In the evening, Captain Traoré announced that he and a group of officers had decided to remove Interim President Damiba due to his inability to deal with a worsening Islamist insurgency in the country. He imposed a curfew from 9:00 pm to 5:00 am, suspended all political and civil society activities, closed all air and land borders, and suspended the Constitution of Burkina Faso. Traoré declared that he was the new head of the Patriotic Movement for Safeguard and Restoration. He also dissolved the government and the transitional legislative assembly.

==Aftermath==
The whereabouts of Damiba after the coup initially remained unknown. The new junta under the leadership of Traoré later accused Damiba of trying to flee towards the French military base of Camp Kamboinsin in order to mount a counter-coup. Damiba meanwhile rejected the charge. Traoré stated that he did not think that France was supporting a counteroffensive. Burkinabe citizens supporting the coup attacked the French embassy in Ouagadougou and a French cultural institute in Bobo-Dioulasso on the following day. France denied any involvement in the September 2022 coup and condemned the attacks.

Religious and community leaders announced on 2 October that Damiba had agreed to resign from his position after they mediated between him and Traoré. Damiba demanded seven guarantees in return, including that his allies would be protected, a guarantee for his security and rights, and that the new junta would fulfil the promise he made to the Economic Community of West African States (ECOWAS) about restoring civilian rule in the country in two years. Traoré agreed and Damiba announced his resignation in an audio recording, fleeing for exile in Togo with the help of some army officers.

In January 2023, the Patriotic Movement for Safeguard and Restoration military junta told French forces to withdraw from Burkina Faso within a month. The French Army officially ended its operations in the country in February 2023. Later in the same month, the junta withdrew from a military assistance agreement with France dating to 1961. Despite the coup, Burkina Faso started witnessing a resurgence in jihadist attacks in 2023.

== Reactions ==
The reaction of the population remains mixed. Although one part of the population supported and celebrated the new coup d'état, another part does not believe that a new political change can solve the increasing security issues.

The coup was described as "very regrettable" by the president of the country's Movement for Human Rights, who also criticised the military for its divisions and inability to combat extremism.

Asserting that "serious and intolerable incidents" have targeted the embassy and some French companies, the French Minister of Foreign Affairs Catherine Colonna expressed her concerns about French citizens' safety in the country.
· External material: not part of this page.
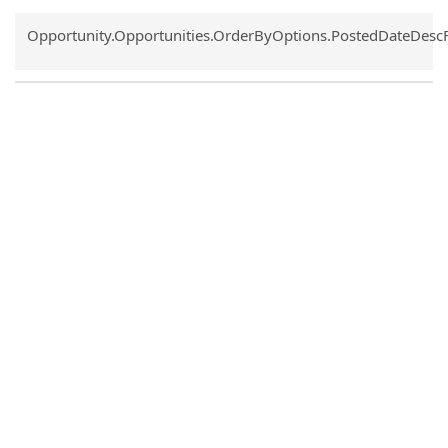
Common.Sort.Sort
Opportunity.Opportunities.OrderByOptions.PostedDateDesc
The ECOWAS opposed the coup and added that it came at an "inopportune time" when Burkina Faso was returning to a constitutional government. Moussa Faki Mahamat, the chairperson of the African Union Commission, condemned the coup as "unconstitutional" and suspended Burkina Faso from the organization.

The Organisation of Islamic Cooperation (OIC) condemned the coup and called for calmness and upholding the spirit of dialogue. The United States stated that it was "deeply concerned" by the situation and called on the new junta to de-escalate, protect citizens and soldiers, and allow a return to "constitutional order".

Russia called for a return to normalcy as soon as possible in Burkina Faso in order to ensure "complete order" and a "return to the framework of legitimacy".

Prigozhin congratulated Traoré and called him "a truly courageous son of the motherland". In his statement, he credited Damiba for freeing Burkina Faso from what he described as the yoke of the colonialists, though also stated that he "did not justify the confidence of the young officers" and that they "did what was necessary and they did it for the benefit of their people".